Divided government in Mexico

Divided government is not unique to the U.S. In the shadow of outright warfare, the Mexican legislature did not act on proposals for reform.

Mexican Leader’s Crime Effort Fails to Advance
President Felipe Calderón’s effort to reorganize local police forces and clamp down on money laundering in the fight against organized crime has suffered a setback with the failure of the Mexican Congress to move forward on the initiatives.

…Congress adjourned... without voting on any of the significant changes that Mr. Calderón had proposed…

Mr. Calderón had put much stock in his plan to clean up local police forces, which are seen as particularly close to organized crime groups, by bringing them under the control of state governors. But lawmakers, including some in Mr.

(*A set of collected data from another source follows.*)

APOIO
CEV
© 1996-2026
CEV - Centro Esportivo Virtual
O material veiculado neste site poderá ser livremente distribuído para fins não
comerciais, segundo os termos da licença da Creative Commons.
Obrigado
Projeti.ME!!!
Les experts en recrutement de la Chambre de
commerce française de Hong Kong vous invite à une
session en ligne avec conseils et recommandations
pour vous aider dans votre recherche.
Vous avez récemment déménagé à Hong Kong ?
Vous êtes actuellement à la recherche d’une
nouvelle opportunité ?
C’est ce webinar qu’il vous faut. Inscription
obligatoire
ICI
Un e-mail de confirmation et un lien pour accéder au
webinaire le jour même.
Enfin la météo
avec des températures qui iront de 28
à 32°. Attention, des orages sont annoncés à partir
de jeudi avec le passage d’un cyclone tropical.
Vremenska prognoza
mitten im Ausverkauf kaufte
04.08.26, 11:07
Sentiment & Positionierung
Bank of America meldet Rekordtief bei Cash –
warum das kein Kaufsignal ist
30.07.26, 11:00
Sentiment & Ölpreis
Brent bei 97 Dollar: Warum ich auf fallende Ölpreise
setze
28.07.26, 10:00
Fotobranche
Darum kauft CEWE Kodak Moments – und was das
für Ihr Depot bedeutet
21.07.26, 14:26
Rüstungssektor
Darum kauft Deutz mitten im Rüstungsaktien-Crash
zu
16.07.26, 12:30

Calderón’s party, have questioned whether that would give too much control to governors, some of whom have also been found to have connections with drug gangs…

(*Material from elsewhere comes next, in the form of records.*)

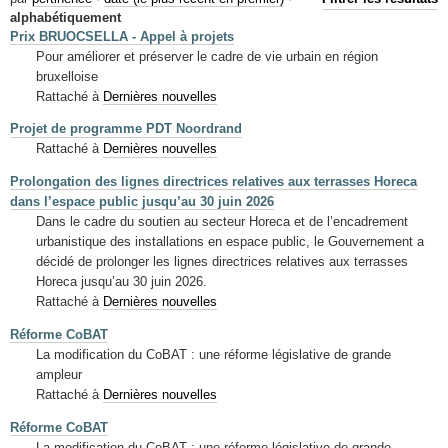
Mots-clés
alphabétiquement
Prix BRUOCSELLA - Appel à projets
Renseignements urbanistiques
Pour améliorer et préserver le cadre de vie urbain en région
bruxelloise
Rattaché à
Dernières nouvelles
Projet de programme PDT Noordrand
Rattaché à
Dernières nouvelles
Prolongation des lignes directrices relatives aux terrasses Horeca
dans l’espace public jusqu’au 30 juin 2026
Dans le cadre du soutien au secteur Horeca et de l’encadrement
urbanistique des installations en espace public, le Gouvernement a
décidé de prolonger les lignes directrices relatives aux terrasses
Horeca jusqu’au 30 juin 2026.
Rattaché à
Dernières nouvelles
Réforme CoBAT
La modification du CoBAT : une réforme législative de grande
ampleur
Rattaché à
Dernières nouvelles
Réforme CoBAT
La modification du CoBAT : une réforme législative de grande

The president’s right-leaning National Action Party [PAN] controls the Senate, but the centrist Institutional Revolutionary Party [PRI], which had governed for decades, has a plurality in the lower chamber and is anxious to take back the presidency in 2012 elections.

“In effect, Calderón entered his lame-duck phase from July 2009 when he lost Congress,” Fernando Dworak, a political consultant here, said, referring to legislative elections that gave the Institutional Revolutionary Party its plurality in the lower chamber...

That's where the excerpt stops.